Identification of Novel Epitopes and their Associated MHC- Restricted T-cell Clonotypes in the Periphery of Patients with Type 1 Diabetes. Oral Presentation. Daniel S. Rivera et al.

Decoding the immune synapse will allow an in-depth understanding of the T-cell repertoire in type 1 diabetes, which is essential in identifying the key drivers of diabetogenesis. These insights will provide disease stratifying biomarkers and will open up new possibilities to develop novel targets for therapeutic intervention. Repertoire has discovered and validated TCR-antigen pairs across patient cohorts. The epitopes seen by multiple type 1 diabetes patients and recognized by T cells with memory or effector phenotypes enable the development of novel therapeutics to induce tolerance of autoreactive cells in patients with type 1 diabetes.
Understanding the Immune Synapse with DECODE Provides Unique Insights into the T Cell Repertoire in Cancer Patients, Defines Immunological Memory in Infectious Disease and Identifies Auto-reactive T Cells in Autoimmune Diseases. Oral Presentation. Joanna Swain, Ph.D., et al.
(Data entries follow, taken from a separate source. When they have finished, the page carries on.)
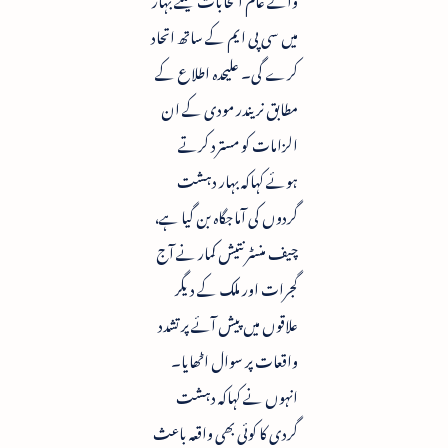
میں سی پی ایم کے ساتھ اتحاد
کرے گی۔ علیحدہ اطلاع کے
مطابق نریندر مودی کے ان
الزامات کو مسترد کرتے
ہوئے کہاکہ بہار دہشت
گردوں کی آماجگاہ بن گیا ہے،
چیف منسٹر نتیش کمار نے آج
گجرات اور ملک کے دیگر
علاقوں میں پیش آئے پر تشدد
واقعات پر سوال اٹھایا۔
انہوں نے کہاکہ دہشت
گردی کا کوئی بھی واقعہ باعث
The development of transformative immune medicines that can harness and manipulate T cell responses has been severely limited by the inability to understand the codes that determine T cell behavior and function. To unlock these codes, it is essential to know how the entire peptidome is presented, its associated HLA allelic context, and the diversity of the reactive T cell repertoire. Repertoire has developed an extensive suite of state-of-the-art tools that enable decoding of all the components of the immune synapse with both depth and precision. Decoding all aspects of the immune synapse will shed more light on the immunological diversity, allowing development of the next generation of potential therapies in cancer, infectious disease and autoimmune disorders.